Deux "Liebeswalzer" LWV 133 

Sonate n°5 LWV 139 

Moment musical LWV 140
Romance LWV 141 

   
 

Lühl-Dolgorukiy Vol. IX

Ce disque est le neuvième volume des seize CD prévus pour l’intégrale des œuvres pour piano seul de Lühl. Il rassemble les premières œuvres (dans la suite chronologique directe des premiers CD), écrites juste après la fin de sa formation au Conservatoire National de Paris. Lühl compose à la table et n’a pas besoin de support instrumental pour se retrouver dans son monde de sons et de rythmes. Cependant, pianiste, il ne peut résister de répéter certains passages pour commencer à les travailler au clavier. Après dix ans d’études d’harmonie et de contrepoint, son travail est abouti. Ainsi avait-il déjà pensé, enfant, à composer sans relâche pour apprendre, mais pour plus tard, une fois qu’il aurait acquis les outils nécessaires, "ne plus faire de fautes d’écriture et de structure ni d’étourderies de jeunesse", puis à remanier toutes ses oeuvres de jeunesse pour les raccorder avec les oeuvres dites "correctes". Ainsi, il réalisa son projet sur des années, revisitant pièces pour piano, musique de chambre et symphonies en les réécrivant entièrement et ne gardant que le thème principal de manière à constituer à travers son catalogue, une unité, une cohésion stylistique et musicale. Chaque future oeuvre s’inspire de la précédente, créant ainsi un fil conducteur.
Son catalogue est considérable et regroupe déjà près de 260 opus (LWV = Lühl-Werke- Verzeichnis, "catalogue des œuvres de Lühl "), dont dix symphonies, trois concertos pour piano, diverses pièces pour soliste et orchestre, des poèmes symphoniques, de la musique de chambre... et pas moins de 190 pièces pour piano. Son opéra Unvergessen (Inoubliable) en trois actes sur un drame historique a été créé en janvier 2004 à Bolzano, capitale du Tyrol du Sud italien (10 représentations).
L’Association Vauban lui a commandé une série d’œuvres commémoratives pour célébrer l’année des 300 ans de la mort du Maréchal en 2007 : un Requiem In memoriam Vauban, le poème symphonique La Chamade sur l’ouvrage Traité d’attaque des places en douze temps, une symphonie de chambre pour orchestre à cordes, un quatuor à cordes, illustrant des lettres originales de Vauban, une Suite Royale pour corde ou flûte seule.
Lühl reste un compositeur foncièrement classique, suivant la tradition des contemporains de Brahms, Tchaïkovski, Rachmaninoff ou Scriabine.
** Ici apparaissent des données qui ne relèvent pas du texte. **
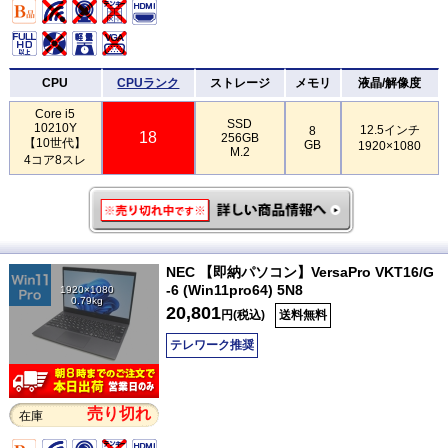
CPU
CPUランク
ストレージ
メモリ
液晶/解像度
Core i5
SSD
10210Y
12.5インチ
8
18
256GB
【10世代】
GB
1920×1080
M.2
4コア8スレ
NEC 【即納パソコン】VersaPro VKT16/G
-6 (Win11pro64) 5N8
1920×1080
0.79kg
20,801
円(税込)
送料無料
テレワーク推奨
売り切れ
在庫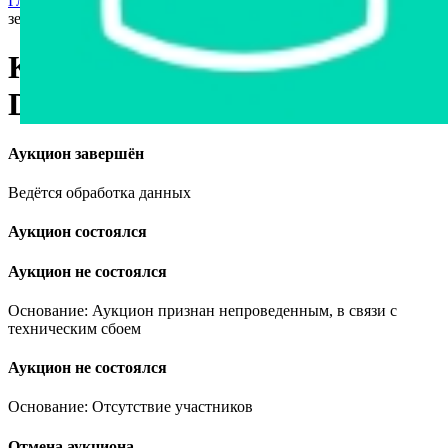
Главная страница
›
Спецтехника
›
Другая
›
Комбайн
зерноуборочный Deutz-Fahr 6095 HTS
Комбайн зерноуборочный
Deutz-Fahr 6095 HTS
Аукцион завершён
Ведётся обработка данных
Аукцион состоялся
Аукцион не состоялся
Основание: Аукцион признан непроведенным, в связи с
техническим сбоем
Аукцион не состоялся
Основание: Отсутствие участников
Отмена аукциона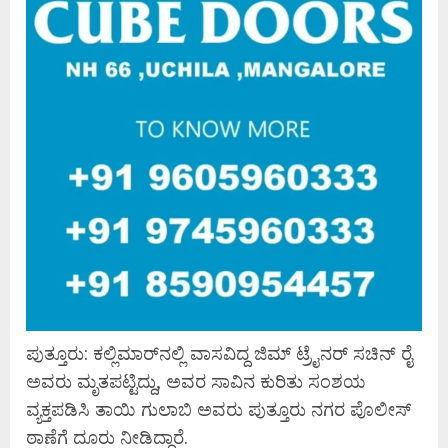
ಪುತ್ತೂರು: ಕಲ್ಲಿಮಾರ್‌ನಲ್ಲಿ ವಾಸವಿದ್ದ ಜಿಮ್ ಟ್ರೈನರ್ ಸಚಿನ್ ರೈ
ಅವರು ಮೃತಪಟ್ಟಿದ್ದು, ಅವರ ಸಾವಿನ ಕುರಿತು ಸಂಶಯ
ವ್ಯಕ್ತಪಡಿಸಿ ತಾಯಿ ಗುಲಾಬಿ ಅವರು ಪುತ್ತೂರು ನಗರ ಪೊಲೀಸ್
ಠಾಣೆಗೆ ದೂರು ನೀಡಿದ್ದಾರೆ.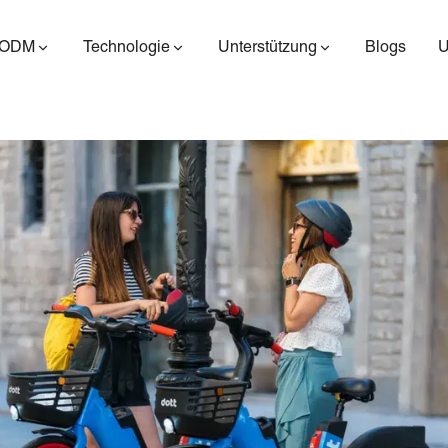
/ODM
Technologie
Unterstützung
Blogs
ES400AV2
ES410
ES6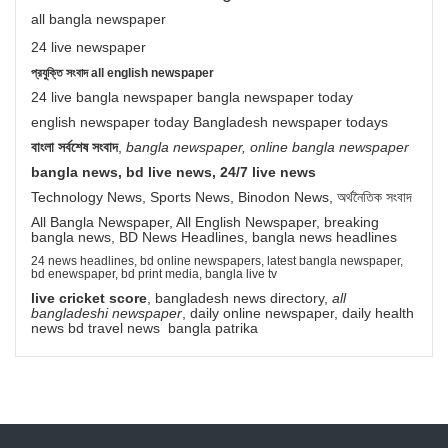
all bangla newspaper
24 live newspaper
প্রযুক্তি সংবাদ all english newspaper
24 live bangla newspaper bangla newspaper today
english newspaper today Bangladesh newspaper todays
বাংলা সর্বশেষ সংবাদ
,
bangla newspaper, online bangla newspaper
bangla news, bd live news, 24/7 live news
Technology News, Sports News, Binodon News, অর্থনৈতিক সংবাদ
All Bangla Newspaper, All English Newspaper, breaking
bangla news, BD News Headlines, bangla news headlines
24 news headlines, bd online newspapers, latest bangla newspaper,
bd enewspaper, bd print media, bangla live tv
live cricket score
, bangladesh news directory,
all
bangladeshi newspaper
, daily online newspaper, daily health
news bd travel news bangla patrika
Fortement attaché à la symbolique, ses pièces libres portent souvent des titres énigmatiques et méditatifs. Lühl est un "international", se sentant, peut-être par ses origines familiales, artistiquement slave et germanique. Outre des transcriptions et des pièces individuelles, son catalogue pour piano seul comporte neuf sonates, onze ballades, une trentaine de moments musicaux, une trentaine de préludes, des valses, des études et des cycles d’œuvres. Pendant des années, il a préparé en tant que pianiste l’intégrale des oeuvres d'Alexandre Scriabine. Ensuite, c’est à Serge Rachmaninov qu’il dédie son engagement pianistique avec toute son énergie en cherchant des œuvres nouvelles et inédites. Lühl-Dolgorukiy est un artiste complet. Grand amateur d’Art Nouveau, de peinture impressionniste et d’architecture de la Renaissance italienne, il est également l’auteur de nombreuses œuvres littéraires en trois langues dans les thématiques les plus diverses (essais, romans à caractère historique, philosophique, futuriste ou dramatique, recueils de poésies, ouvrages scientifiques musicologiques, nouvelles...). Il travaille en collaboration avec les éditions phonographiques POLYMNIE pour l’intégrale de l’enregistrement de ses œuvres.

Elena Ossipova

Polymnie

Sonate n°4 LWV 131
Composée entre le 23 juillet et le 2 août 2008, cette œuvre fut à l’origine conçue pour devenir le premier mouvement du Concerto pour piano et orchestre n°2. Alors qu’il se trouvait en résidence lors du festival "Musique en Morvan" entre deux représentations de son Requiem Vauban LWV 61 (disponible chez Polymnie sous la référence POL 790 344), il était en train de travailler sur un piano de l’école de musique de la ville d’Autun, lorsque le premier thème de l’œuvre jaillit de son imaginaire. Peu de jours plus tard, la pièce fut terminée et répertoriée dans le catalogue de l’artiste comme l’une des plus longues sonates en date.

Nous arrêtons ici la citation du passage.